Raw data were processed in Thermo Fisher scientific Trace Finder (Version 5.1 Build 203). Compound detection was performed based on the target and confirming ion transitions listed in Table 5. Compound concentrations were normalized based on internal standards, with iso-C4-carnitine normalized on butyrylcarnitine-d3 and ddhC normalized on cytidine 15N3 due to difficulty of obtaining a labelled version of those compounds.

Matrix factor corrections were calculated and applied to all study samples based on the peak area differences in spiked commercial serum samples vs. replacement matrix. The peak area corresponding to the addition of the standard is calculated by subtracting the peak area of non-spiked commercial serum sample. Normalized matrix factor, calculated by dividing the peak ratio of the standard over the peak ratio of the labelled standard was used for correction. Finally, an average of the normalized ratios was calculated over multiple spike levels. The spike levels used to calculate the average per compound were defined based on lower limit of quantification (LLoQ) and upper limit of quantification (ULoQ) of that compound.

Data quality was assessed based on calibration curve linearity, precision of technical replicates and accuracy of spiked sample readings following FDA guidelines described in (FDA, 2018). Finally relative standard deviation (RSD) between plates of study pooled QC and commercial serum QC were used to assess quantitative precision between batches.
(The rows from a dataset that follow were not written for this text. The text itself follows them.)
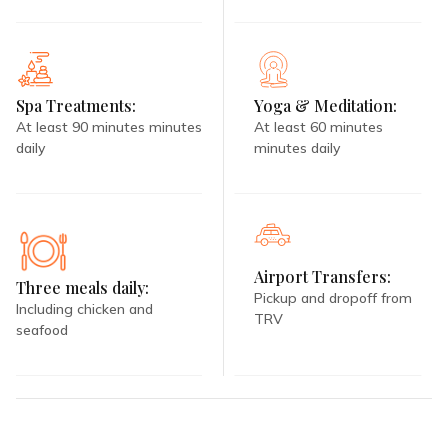
Spa Treatments:
Yoga & Meditation:
At least 90 minutes minutes
At least 60 minutes
daily
minutes daily
Airport Transfers:
Three meals daily:
Pickup and dropoff from
Including chicken and
TRV
seafood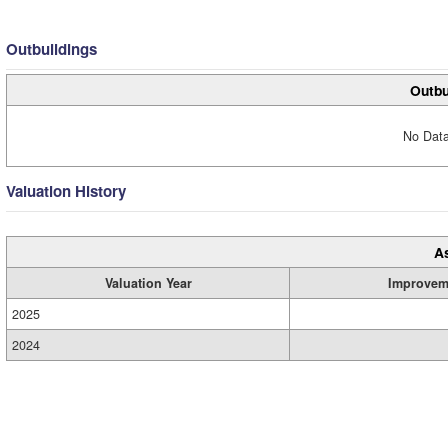
Outbuildings
Outbu
No Data
Valuation History
A
Valuation Year
Improvem
2025
2024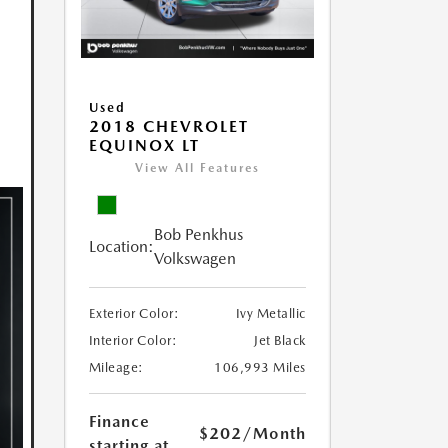
Used
2018 CHEVROLET
EQUINOX LT
View All Features
Bob Penkhus
Location:
Volkswagen
Exterior Color:
Ivy Metallic
Interior Color:
Jet Black
Mileage:
106,993 Miles
Finance
$202
/Month
starting at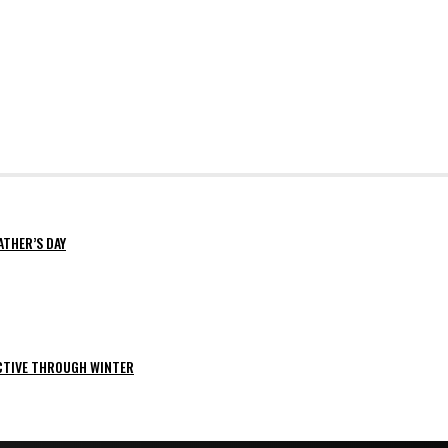
ATHER’S DAY
ACTIVE THROUGH WINTER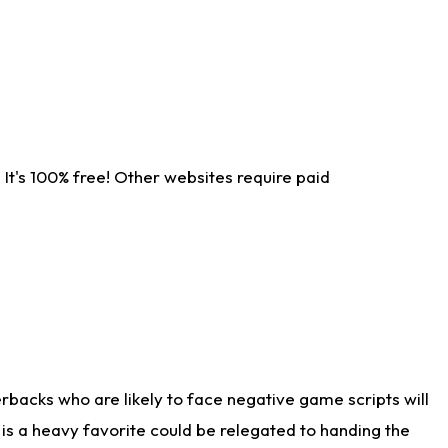
It's 100% free! Other websites require paid
rbacks who are likely to face negative game scripts will
 is a heavy favorite could be relegated to handing the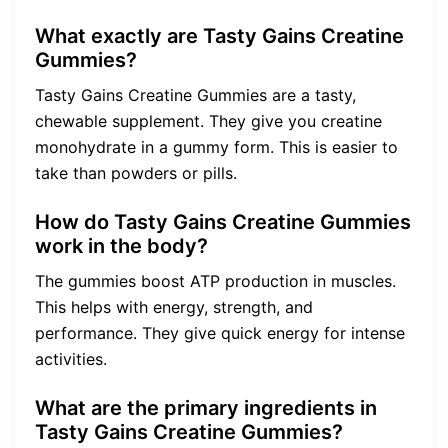
What exactly are Tasty Gains Creatine
Gummies?
Tasty Gains Creatine Gummies are a tasty,
chewable supplement. They give you creatine
monohydrate in a gummy form. This is easier to
take than powders or pills.
How do Tasty Gains Creatine Gummies
work in the body?
The gummies boost ATP production in muscles.
This helps with energy, strength, and
performance. They give quick energy for intense
activities.
What are the primary ingredients in
Tasty Gains Creatine Gummies?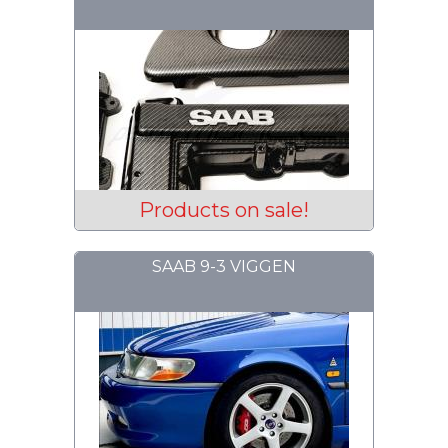
Products on sale!
SAAB 9-3 VIGGEN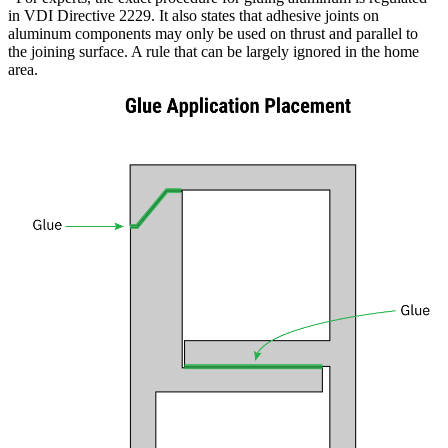
in VDI Directive 2229. It also states that adhesive joints on
aluminum components may only be used on thrust and parallel to
the joining surface. A rule that can be largely ignored in the home
area
.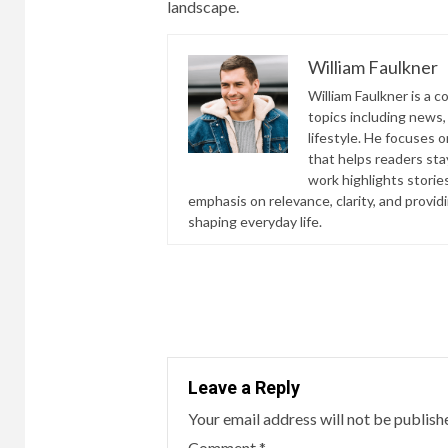
landscape.
William Faulkner
William Faulkner is a 
topics including news,
lifestyle. He focuses o
that helps readers st
work highlights storie
emphasis on relevance, clarity, and provi
shaping everyday life.
Continue
Reading
Leave a Reply
Your email address will not be publish
Comment
*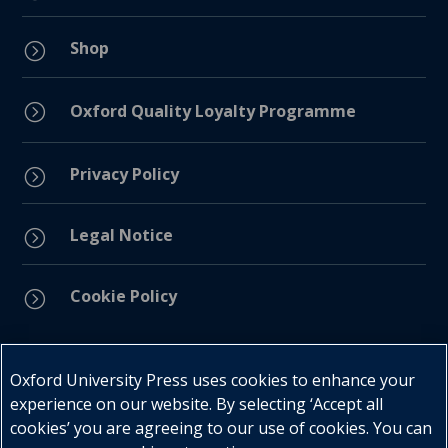
Shop
=
=
Oxford Quality Loyalty Programme
Privacy Policy
=
Legal Notice
=
Cookie Policy
=
Connect with us
Oxford University Press uses cookies to enhance your
experience on our website. By selecting ‘Accept all
cookies’ you are agreeing to our use of cookies. You can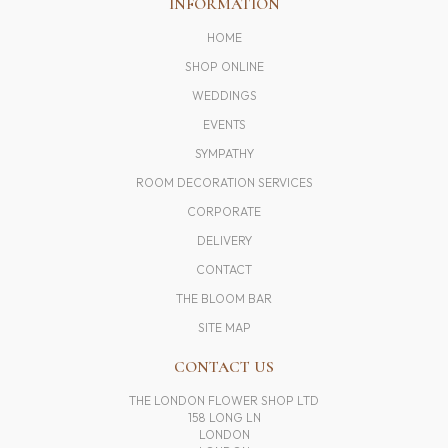
INFORMATION
HOME
SHOP ONLINE
WEDDINGS
EVENTS
SYMPATHY
ROOM DECORATION SERVICES
CORPORATE
DELIVERY
CONTACT
THE BLOOM BAR
SITE MAP
CONTACT US
THE LONDON FLOWER SHOP LTD
158 LONG LN
LONDON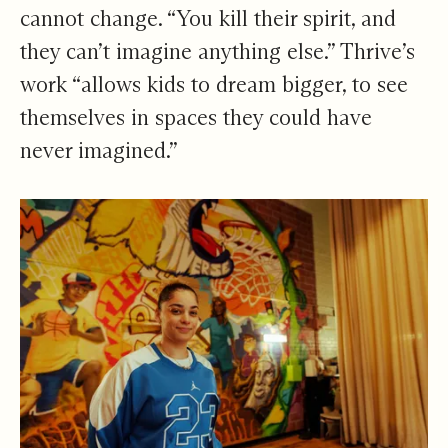
cannot change. “You kill their spirit, and
they can’t imagine anything else.” Thrive’s
work “allows kids to dream bigger, to see
themselves in spaces they could have
never imagined.”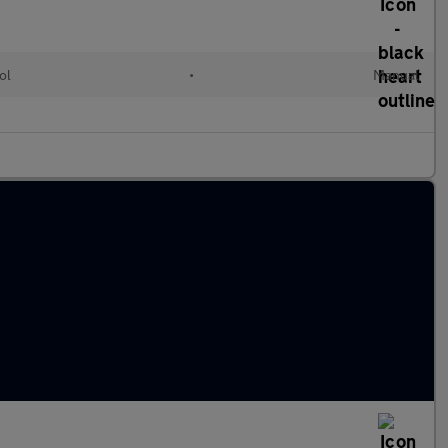
ol
•
Manual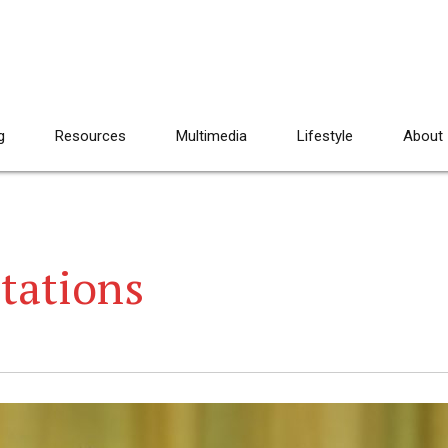
g
Resources
Multimedia
Lifestyle
About
tations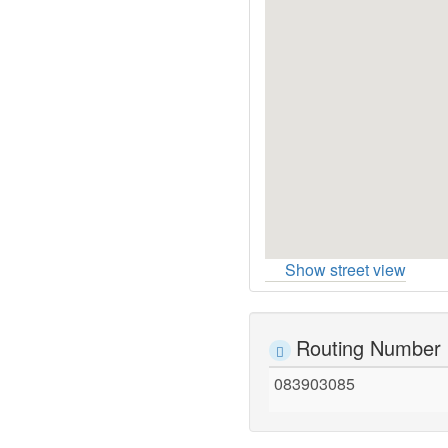
Show street view
Routing Number
083903085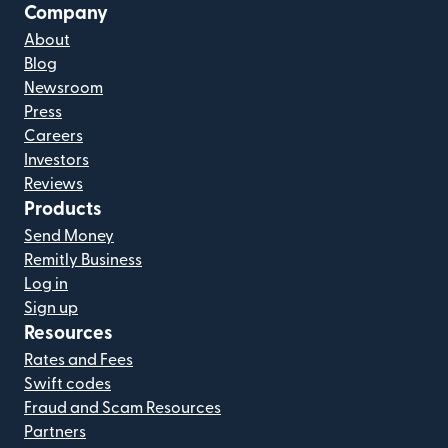
Company
About
Blog
Newsroom
Press
Careers
Investors
Reviews
Products
Send Money
Remitly Business
Log in
Sign up
Resources
Rates and Fees
Swift codes
Fraud and Scam Resources
Partners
5.4 Statistical data analysis

Statistical analysis was performed in the same manner as the preceding untargeted discovery study (Roberts et al., 2022). All the packages, versions and code were the same and are available in github (https://github.com/dbkgroup/COVID). In brief, the following approach was adopted: individual odds ratios (OR) and 90% confidence intervals (CI) for selected compounds were determined using Bayesian logistic regression from the stan_glm function in the rstanarm R package (Gabry & Goodrich, 2020). Compounds were adjusted for age, sex and BMI. Results for multiple compound models were produced with a simple additive Bayesian logistic regression model using the same package. Data were autoscaled to have mean = 0 and standard deviation (SD) = 1 to allow comparison of ORs. When present, replicated samples were averaged prior to modelling. To avoid overfitting (Broadhurst & Kell, 2006) and evaluate the model sensitivity to the data, Monte Carlo cross validation, with 100 iterations and a 70:30 train test split, was used and prediction metrics were reported as mean and SD. Conservative regularization parameters were used to reduce overfitting with prior scale = 1. No model tuning or hyperparameter optimization was applied.